(Transcribed page contents)
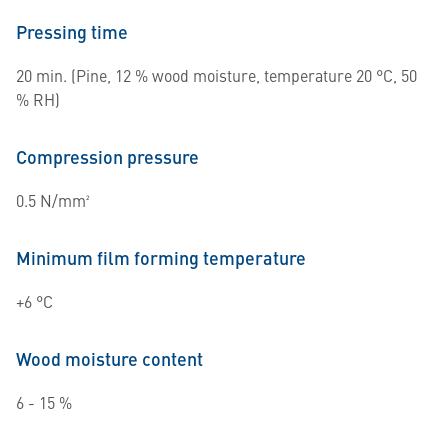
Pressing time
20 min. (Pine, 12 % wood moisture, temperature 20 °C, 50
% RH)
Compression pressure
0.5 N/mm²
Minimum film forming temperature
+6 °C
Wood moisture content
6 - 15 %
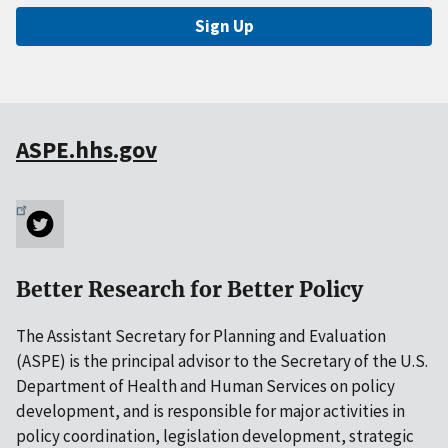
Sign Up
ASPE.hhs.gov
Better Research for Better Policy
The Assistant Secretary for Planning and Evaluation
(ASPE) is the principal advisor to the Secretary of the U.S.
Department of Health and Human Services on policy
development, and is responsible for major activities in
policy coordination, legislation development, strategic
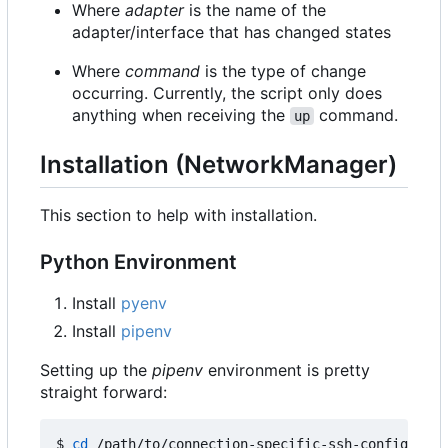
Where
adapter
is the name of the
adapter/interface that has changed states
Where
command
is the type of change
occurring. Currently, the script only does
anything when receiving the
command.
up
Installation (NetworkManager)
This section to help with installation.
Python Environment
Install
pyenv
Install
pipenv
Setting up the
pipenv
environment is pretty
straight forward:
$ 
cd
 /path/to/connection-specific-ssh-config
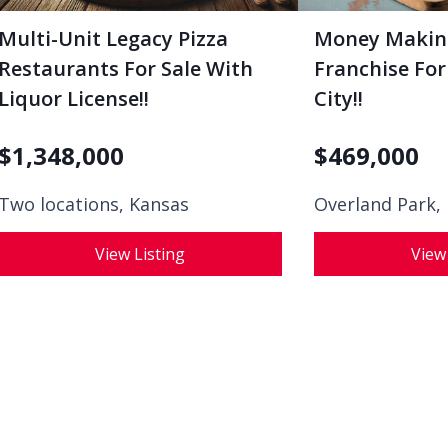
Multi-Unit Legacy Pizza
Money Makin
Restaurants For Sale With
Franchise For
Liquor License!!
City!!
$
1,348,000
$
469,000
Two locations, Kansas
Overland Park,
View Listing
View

ACTIVITY: Which lines above hold the string "ASPE"? Copy every one of them.

RESULT BELOW:
ASPE.hhs.gov
(ASPE) is the principal advisor to the Secretary of the U.S.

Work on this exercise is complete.